The Transforming Principle

Significant progress in identifying the molecule of heredity came from a series of experiments with an entirely different aim, to produce a vaccine against pneumonia. In the early 1900s, two types of pneumonia-causing bacteria were identified. These two strains, or subtypes of pneumococcus bacteria differ in two key traits, or phenotypes. The S strain, so-called because of the “smooth” appearance of its colonies in culture, was also virulent: if injected into mice, it caused an infection, and the mice died of pneumonia. The physical appearance of the bacteria and the effect on mice are both phenotypes. However, the R strain, which had a “rough” appearance in culture, did not cause an infection, and thus this strain has a nonvirulent phenotype. In a study published in 1928, the pathologist Frederick Griffith showed that the S strain could be made non-virulent if heated to 60°C to kill the bacteria—when mice were injected with heat-killed S strain bacteria, they also survived. Strikingly, however, when heat-killed S strain bacteria (nonvirulent) were combined with living R strain bacteria (nonvirulent) before injection into mice, the mice died. Moreover, the living bacteria recovered from the dead mice resembled S strain bacteria. Griffith suggested that some substance from the killed S strain bacteria was able to change, or transform, the characteristics of the R strain bacteria, turned them into S strain bacteria. The results of these experiments are summarized in Table 4.1.

Table 4.1. Summary of Griffith’s experiments with pneumonia bacteria strains.
Experiment Result
Mice injected with live S strain cells Mice die of pneumonia
Mice injected with live R strain cells Mice live
Mice injected with heat-killed S strain cells Mice live
Mice injected with heat-killed S strain cells and live R strain cells Mice die of pneumonia

So, what is this mysterious substance? From Chapter 3, you know what types of molecules are present in cells, so what approach would you take to figure out which molecule or molecules are responsible for changing the phenotype of the bacteria? Oswald Avery and colleagues took on this challenge, using chemical methods to isolate a substance from S strain bacteria with this transforming ability, which they called the ‘transforming principle’ in their 1944 publication. This material had a chemical composition nearly identical to purified DNA. Moreover, when the substance was treated with enzymes that would destroy DNA, RNA, or proteins, they found that degrading the RNA or the protein did not disrupt the ability of the substance to transform bacteria. Only the enzyme that destroyed the DNA caused a loss of transforming ability. The results of the enzyme experiments are summarized in Table 4.2.

Table 4.2. Summary of experiments by Avery and colleagues with different enzymes to identify the transforming principle.
Enzyme treatment Macromolecules destroyed Macromolecules remaining Transforming ability?
Protease Protein DNA & RNA Yes
RNase RNA DNA & protein Yes
DNase DNA RNA & protein No

Section 4.2 Key Features of DNA Structure

The experiments described above and others that followed clearly identified DNA as the genetic material. Going back to the list of expected characteristics of genetic material, some features were met based on understanding of DNA at that time. All cells appeared to contain DNA, and different organisms had somewhat different amounts of the different nucleotide components of DNA, appearing to support items 1 and 3 from the list. However, it was completely unknown how DNA encoded information and how it could be replicated into order to pass that information to later generations. Given that the structure of molecules supports its function, attention shifted to uncovering the structure of DNA. In 1953, James Watson and Francis Crick published their model of DNA, showing it to be a double helix. As with all models, this model synthesized the findings of many scientists while also providing the basis for several predictions about how DNA stores and transmits information.

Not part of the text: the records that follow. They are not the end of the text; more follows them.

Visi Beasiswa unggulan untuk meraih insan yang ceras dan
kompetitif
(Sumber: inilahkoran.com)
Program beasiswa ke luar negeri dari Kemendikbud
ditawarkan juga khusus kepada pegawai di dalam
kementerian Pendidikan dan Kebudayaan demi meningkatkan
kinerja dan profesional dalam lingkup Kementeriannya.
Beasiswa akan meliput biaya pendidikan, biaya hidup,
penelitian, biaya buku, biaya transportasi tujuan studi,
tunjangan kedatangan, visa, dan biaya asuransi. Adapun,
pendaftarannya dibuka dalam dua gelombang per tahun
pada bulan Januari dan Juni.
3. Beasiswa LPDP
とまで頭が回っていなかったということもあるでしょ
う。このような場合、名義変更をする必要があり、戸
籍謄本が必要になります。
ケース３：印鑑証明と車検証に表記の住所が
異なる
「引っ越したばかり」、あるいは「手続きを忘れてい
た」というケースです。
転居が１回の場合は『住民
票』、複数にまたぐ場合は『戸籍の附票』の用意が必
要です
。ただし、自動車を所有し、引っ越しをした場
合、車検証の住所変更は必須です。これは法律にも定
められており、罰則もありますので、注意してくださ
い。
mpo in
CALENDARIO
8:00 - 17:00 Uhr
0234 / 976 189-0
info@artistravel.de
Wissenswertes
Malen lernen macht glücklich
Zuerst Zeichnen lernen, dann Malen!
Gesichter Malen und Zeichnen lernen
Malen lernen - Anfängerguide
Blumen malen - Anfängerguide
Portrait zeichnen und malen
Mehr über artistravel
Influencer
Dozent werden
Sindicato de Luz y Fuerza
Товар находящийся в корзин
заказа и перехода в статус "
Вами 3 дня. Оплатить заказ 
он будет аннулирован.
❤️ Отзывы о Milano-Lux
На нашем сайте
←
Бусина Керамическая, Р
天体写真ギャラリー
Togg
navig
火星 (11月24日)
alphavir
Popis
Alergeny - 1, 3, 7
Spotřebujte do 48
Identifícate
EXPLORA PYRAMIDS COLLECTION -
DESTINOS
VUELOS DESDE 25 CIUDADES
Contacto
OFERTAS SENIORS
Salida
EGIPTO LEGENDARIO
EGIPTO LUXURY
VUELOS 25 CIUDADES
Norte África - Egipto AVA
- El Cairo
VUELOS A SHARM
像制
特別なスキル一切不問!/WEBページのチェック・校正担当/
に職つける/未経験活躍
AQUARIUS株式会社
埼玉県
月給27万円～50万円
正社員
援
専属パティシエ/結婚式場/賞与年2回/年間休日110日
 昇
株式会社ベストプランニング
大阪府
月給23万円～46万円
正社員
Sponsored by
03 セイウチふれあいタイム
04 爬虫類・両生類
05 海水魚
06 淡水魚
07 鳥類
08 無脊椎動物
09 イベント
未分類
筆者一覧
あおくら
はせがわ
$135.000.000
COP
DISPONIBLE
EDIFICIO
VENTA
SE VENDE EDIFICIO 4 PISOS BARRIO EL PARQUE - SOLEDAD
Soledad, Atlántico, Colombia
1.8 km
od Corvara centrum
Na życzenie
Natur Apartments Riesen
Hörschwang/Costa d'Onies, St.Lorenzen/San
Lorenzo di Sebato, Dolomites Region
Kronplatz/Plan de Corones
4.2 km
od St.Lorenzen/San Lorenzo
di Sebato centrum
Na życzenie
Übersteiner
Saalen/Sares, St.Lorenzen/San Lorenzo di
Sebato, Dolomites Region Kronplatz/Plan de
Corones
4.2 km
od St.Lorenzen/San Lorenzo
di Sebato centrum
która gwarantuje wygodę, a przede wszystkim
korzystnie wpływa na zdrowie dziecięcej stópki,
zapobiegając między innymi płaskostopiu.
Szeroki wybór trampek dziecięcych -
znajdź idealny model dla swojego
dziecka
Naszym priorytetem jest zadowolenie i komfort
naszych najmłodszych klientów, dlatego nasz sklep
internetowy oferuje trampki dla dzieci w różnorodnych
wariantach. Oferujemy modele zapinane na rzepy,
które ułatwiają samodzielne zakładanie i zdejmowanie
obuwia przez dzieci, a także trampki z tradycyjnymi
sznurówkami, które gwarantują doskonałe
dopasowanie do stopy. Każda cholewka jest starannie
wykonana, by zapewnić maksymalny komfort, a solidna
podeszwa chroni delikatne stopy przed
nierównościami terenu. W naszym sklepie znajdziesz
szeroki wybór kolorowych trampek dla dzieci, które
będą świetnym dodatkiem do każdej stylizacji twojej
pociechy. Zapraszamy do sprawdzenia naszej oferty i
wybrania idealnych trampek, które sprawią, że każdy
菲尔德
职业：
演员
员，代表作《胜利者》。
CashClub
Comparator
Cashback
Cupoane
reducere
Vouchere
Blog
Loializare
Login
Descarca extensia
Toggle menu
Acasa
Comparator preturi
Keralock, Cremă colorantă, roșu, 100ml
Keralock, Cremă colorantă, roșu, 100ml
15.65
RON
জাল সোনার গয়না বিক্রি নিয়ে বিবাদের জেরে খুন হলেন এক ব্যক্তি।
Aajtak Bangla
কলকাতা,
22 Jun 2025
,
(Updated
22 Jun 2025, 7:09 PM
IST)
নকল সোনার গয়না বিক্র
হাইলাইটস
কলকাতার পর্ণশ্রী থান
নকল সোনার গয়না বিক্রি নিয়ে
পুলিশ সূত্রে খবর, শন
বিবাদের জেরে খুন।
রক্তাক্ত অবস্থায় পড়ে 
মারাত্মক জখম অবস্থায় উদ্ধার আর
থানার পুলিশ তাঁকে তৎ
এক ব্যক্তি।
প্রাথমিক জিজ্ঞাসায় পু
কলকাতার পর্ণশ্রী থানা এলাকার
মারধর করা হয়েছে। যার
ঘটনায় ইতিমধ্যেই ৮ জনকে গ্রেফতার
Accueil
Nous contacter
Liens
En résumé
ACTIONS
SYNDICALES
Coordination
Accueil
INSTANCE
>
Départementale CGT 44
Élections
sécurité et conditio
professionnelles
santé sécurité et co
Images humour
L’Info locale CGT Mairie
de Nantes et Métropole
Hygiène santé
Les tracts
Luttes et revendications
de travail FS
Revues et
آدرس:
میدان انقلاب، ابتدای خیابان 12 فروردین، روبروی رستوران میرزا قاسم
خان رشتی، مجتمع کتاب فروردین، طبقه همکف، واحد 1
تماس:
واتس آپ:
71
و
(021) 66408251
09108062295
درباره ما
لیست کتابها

Let’s recap some key points about DNA structure we explored in Chapter 3. DNA is a nucleic acid made up of nucleotides, and every DNA nucleotide has a phosphate group, a deoxyribose sugar, and a nitrogenous base (Figure 4.2). The phosphate and sugar group are the same from one DNA nucleotide to the next, while the base can be one of four types: adenine (A), guanine (G), cytosine (C), or thymine (T). Each strand of DNA is a chain of these nucleotides, connected by covalent phosphodiester linkages between the sugar of one nucleotide and the phosphate of the next nucleotide. Between the two strands of the double helix, the bases interact through hydrogen bonding, forming specific, complementary base pairs (A with T, G with C). When these specific bases pair, the way in which the bases hydrogen bond produces a double helix in which the width is the same up and down the length of the structure (Figure 4.2b). Any other pairing would result in a helix that is wider or narrower. Lastly, recall that the phosphate group of the nucleotide is attached to the 5’ carbon on the sugar, while the 3’ carbon of the sugar is either a free hydroxyl group or attached to the next phosphate in the chain. The free phosphate at the end of each strand indicates the 5’ end of the strand, and free hydroxyl on the other end is the 3’ end. Notice that the 5’ end of one strand pairs with the 3’ end of the other strand in the double helix—this antiparallel orientation of strands is always true of nucleic acids that base pair.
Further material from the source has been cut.